The past 12 months have seen a wide range of public displays of contempt including; frequent responses to climate change and environmental awareness, curriculum change in sex education, the People’s Vote protest calling for a referendum on the final Brexit deal and more recently – Donald Trump’s state visit to the UK. But how impactful has mass protest really been in creating change?
Those rallying, hope that the scale of their protest will raise public awareness whilst forcing politicians to listen to their demands. However, it may be fair to say that this is an unlikely outcome.
History shows that the UK’s biggest ever demonstration, with at least 750,000 people taking part to protest against the Iraq War, still wasn’t enough to prohibit Britain’s involvement in the impending war with Iraq.
Currently, Donald Trump shows no signs of curtailing his opinions as he weighed in on UK domestic politics by endorsing Boris Johnson for Prime Minister and waged personal attacks on the competency of Mayor of London, Sadiq Khan.
An analysis by economists from Harvard University and Stockholm University found that protests do not necessarily send a signal to policy-makers – rather, they get people politically activated. This can be evidenced by the increase in the size of the UK electorate in recent years.
The number of electors was at a high point in the year to December 2017, following three successive years with national polls, in contrast with the decrease in electors seen in the latest year, to December 2018, according to the Office for National Statistics.
“The fall in electoral registrations in 2018 is partly driven by population change as a relatively high number of deaths as well as a small cohort of 18-year-olds mean more people left the electoral register than joined. Another driver of the fall in the number of parliamentary electors was a 45% reduction in the number of registered voters living overseas following large increases in the preceding years.” Neil Park, Centre for Ageing and Demography, Office for National Statistics
Despite climate change disproportionately affecting non-white and/or working-class communities, we do not see that message boosted by the most visible organisers of climate change movements – like Extinction Rebellion.
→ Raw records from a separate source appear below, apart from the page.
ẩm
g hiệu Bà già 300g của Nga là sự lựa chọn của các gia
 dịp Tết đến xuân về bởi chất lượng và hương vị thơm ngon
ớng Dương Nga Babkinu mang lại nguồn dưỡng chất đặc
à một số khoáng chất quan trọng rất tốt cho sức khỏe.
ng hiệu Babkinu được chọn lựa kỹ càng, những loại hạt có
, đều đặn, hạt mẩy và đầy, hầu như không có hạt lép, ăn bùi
Instead, we witness acts of defiance to the police and other state institutions en masse, by the white middle class in a manner that is not replicated for concerns centring people of colour – such as the school to prison pipeline.
Discrepancies in privilege and background reveal themselves in the demographic makeup of demonstrations. With many careers and monetary gain carved out of the back of social altruism, it is worthwhile for us to ponder on the genuineness of prevalent social activism.